::: Input for this task

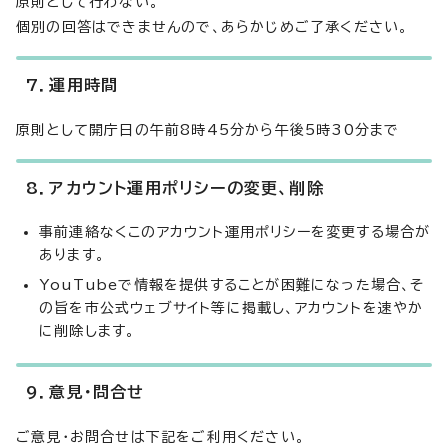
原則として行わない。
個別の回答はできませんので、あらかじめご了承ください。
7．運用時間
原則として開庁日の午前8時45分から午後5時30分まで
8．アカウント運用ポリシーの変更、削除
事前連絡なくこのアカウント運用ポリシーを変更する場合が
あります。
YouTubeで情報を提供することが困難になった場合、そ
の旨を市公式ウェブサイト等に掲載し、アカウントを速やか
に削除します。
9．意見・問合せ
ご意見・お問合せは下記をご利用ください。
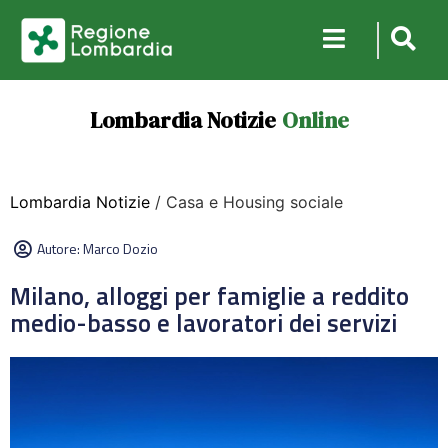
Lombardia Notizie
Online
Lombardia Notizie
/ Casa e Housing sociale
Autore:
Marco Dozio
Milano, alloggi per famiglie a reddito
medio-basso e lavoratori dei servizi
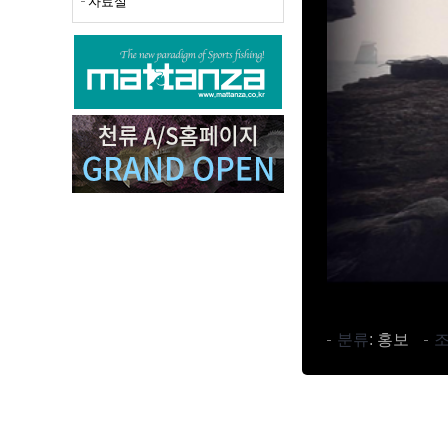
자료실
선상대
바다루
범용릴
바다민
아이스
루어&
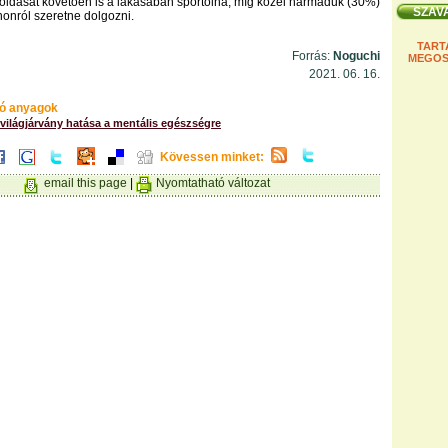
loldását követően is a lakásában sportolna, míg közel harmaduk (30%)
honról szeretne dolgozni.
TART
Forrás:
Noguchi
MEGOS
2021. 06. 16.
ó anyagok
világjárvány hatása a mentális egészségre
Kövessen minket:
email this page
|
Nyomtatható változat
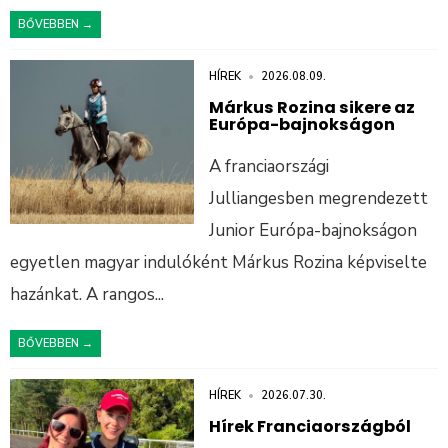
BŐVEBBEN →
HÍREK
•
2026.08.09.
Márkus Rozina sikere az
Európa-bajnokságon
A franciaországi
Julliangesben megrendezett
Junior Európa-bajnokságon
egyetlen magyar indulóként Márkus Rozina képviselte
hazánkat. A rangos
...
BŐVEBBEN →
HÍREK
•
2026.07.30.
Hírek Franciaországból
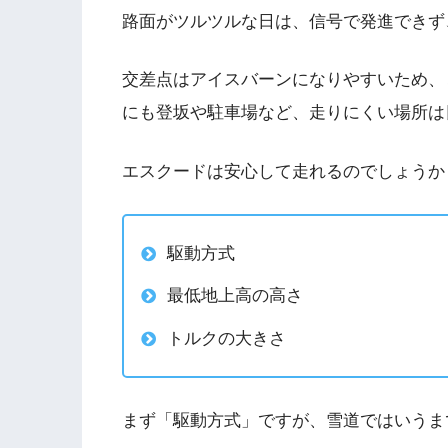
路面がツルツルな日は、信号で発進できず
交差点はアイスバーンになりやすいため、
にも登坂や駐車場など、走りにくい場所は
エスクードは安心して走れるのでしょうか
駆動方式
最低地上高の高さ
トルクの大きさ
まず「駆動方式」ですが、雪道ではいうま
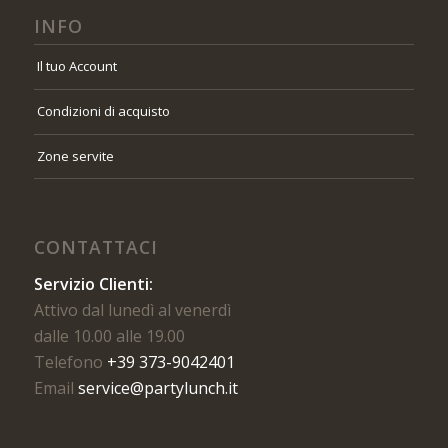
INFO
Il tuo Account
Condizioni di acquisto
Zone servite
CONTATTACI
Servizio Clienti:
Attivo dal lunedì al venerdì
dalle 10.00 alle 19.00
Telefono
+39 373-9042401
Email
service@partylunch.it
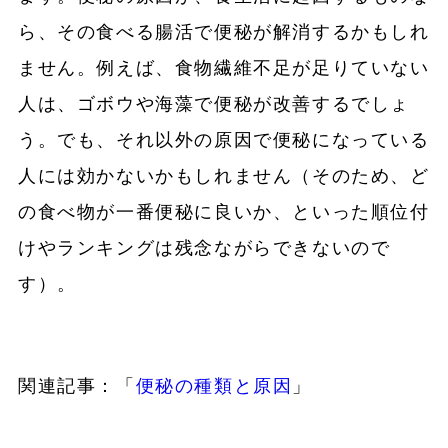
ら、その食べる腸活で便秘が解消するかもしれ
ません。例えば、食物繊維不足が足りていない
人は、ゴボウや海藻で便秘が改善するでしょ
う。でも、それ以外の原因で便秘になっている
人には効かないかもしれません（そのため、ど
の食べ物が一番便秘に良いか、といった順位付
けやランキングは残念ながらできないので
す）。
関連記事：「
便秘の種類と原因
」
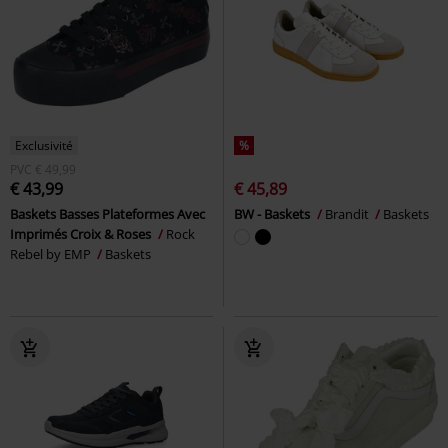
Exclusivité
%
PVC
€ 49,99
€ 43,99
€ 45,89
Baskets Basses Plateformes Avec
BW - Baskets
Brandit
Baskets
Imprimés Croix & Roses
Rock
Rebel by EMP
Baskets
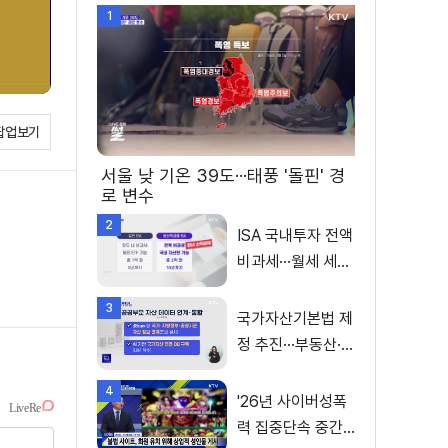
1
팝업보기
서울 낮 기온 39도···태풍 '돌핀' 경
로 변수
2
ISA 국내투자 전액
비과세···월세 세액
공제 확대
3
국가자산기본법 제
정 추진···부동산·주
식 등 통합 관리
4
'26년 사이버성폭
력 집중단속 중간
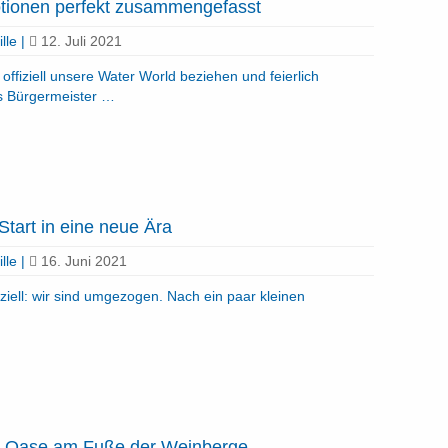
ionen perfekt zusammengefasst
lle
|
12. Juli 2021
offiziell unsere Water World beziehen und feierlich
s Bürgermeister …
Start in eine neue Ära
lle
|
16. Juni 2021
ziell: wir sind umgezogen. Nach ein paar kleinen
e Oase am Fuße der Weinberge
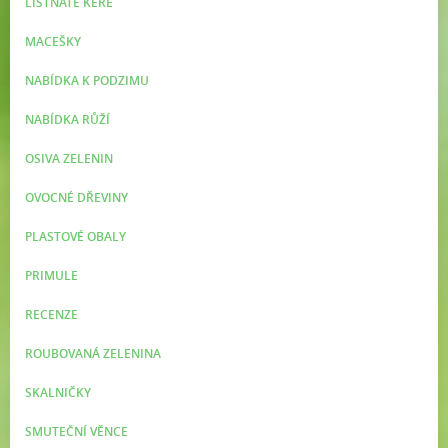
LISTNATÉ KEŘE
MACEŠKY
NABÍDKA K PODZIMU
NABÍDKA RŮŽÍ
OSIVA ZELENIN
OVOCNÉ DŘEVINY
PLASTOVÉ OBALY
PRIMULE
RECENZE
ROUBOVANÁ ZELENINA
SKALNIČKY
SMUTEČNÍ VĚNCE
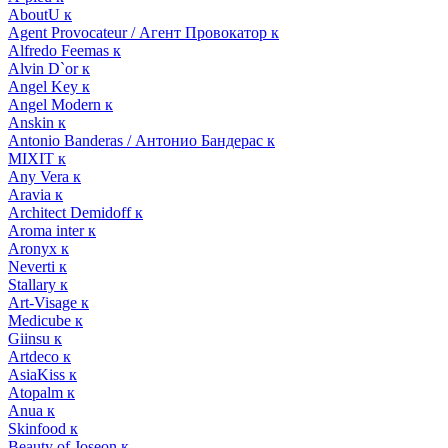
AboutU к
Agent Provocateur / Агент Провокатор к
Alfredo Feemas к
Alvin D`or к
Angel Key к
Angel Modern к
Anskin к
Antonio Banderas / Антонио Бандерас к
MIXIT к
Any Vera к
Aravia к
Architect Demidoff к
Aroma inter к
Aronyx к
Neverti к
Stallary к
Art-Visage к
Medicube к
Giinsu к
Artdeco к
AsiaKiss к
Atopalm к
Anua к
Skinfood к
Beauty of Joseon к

::::::

* Goal of the exercise *
Show me every line in the data above that includes "bajnokságon".

* Your solution *
Európa-bajnokságon
Junior Európa-bajnokságon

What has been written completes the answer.